Many incoming freshmen were in for a rude awakening this year after finding out they’d be placed in forced triples.
“It is not what I expected,” freshman Heidi Chang said, referring to what she imagined her first year’s college experience would be like. Chang lives in Chenango Hall in Newing College with two other roommates.
Binghamton University has acknowledged the problem and is working on a solution, officials said, despite the fact that Chang said she “hasn’t heard anything yet.”
“We have been de-tripling the rooms since day one,” Grace Hoefner, associate director of Residential Life, said.
At the start of the semester there were 282 forced triples, and now the number has been reduced to 241, Hoefner said. However, there have still been complaints from parents and students about the undesirable living situation.
“Nobody wants it, and it’s not what we want to offer,” Hoefner said.
She added that many people understand the situation, due to the high enrollment the University has taken on.
Chang and one of her roommates, Stefanie Rulli, are coping. So far they don’t have any problems with their room, they said.
“You get used to it,” Rulli, also a freshman, said. “You just have to be considerate.”
Chang said she knows other freshmen who live in triples, and that the students she knows of are getting along with their roommates and don’t mind the situation either.
Rulli and Chang agreed that although they haven’t had any real conflicts, they are rarely alone.
“I am almost always in here with someone else,” Chang said.
The pair laughed when they admitted how much time they spend together. Both girls said that now they are used to a lack of privacy and are not annoyed or frustrated by it.
So far space situations also haven’t posed an issue for these girls. They said they are making it work — two of them share a closet, and another gives up some desk space since there are only two.

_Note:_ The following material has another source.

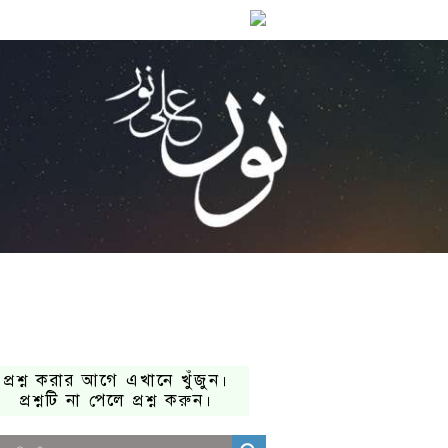
প্রশ্ন করার আগে এখানে খুঁজুন।
প্রশ্নটি না পেলে প্রশ্ন করুন।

After about a month in the room, it doesn’t even seem like the space is limited, “until you go into someone else’s room [a double] and you’re like, wow, this is big,” Rulli said.
BU is compensating tripled students with a reduced rate on room and board. The three students are being billed only for a standard double room — the fees of which are usually split between only two students — so the cost will be somewhat cheaper, but there is no word of any other form of compensation.
According to Hoefner, one reason this was such an issue this year was the large number of students who decided to remain on campus.
BU officials have to wait for rooms to open up, Hoefner said, adding that there will be more movement in January when the fall graduates leave, but there was no word about any current procedures.
When asked if she anticipates this problem to arise next year, Hoefner could not give a certain answer. She said that meetings with enrollment management will be happening soon, but she is unclear at this time as to what the outcome will be.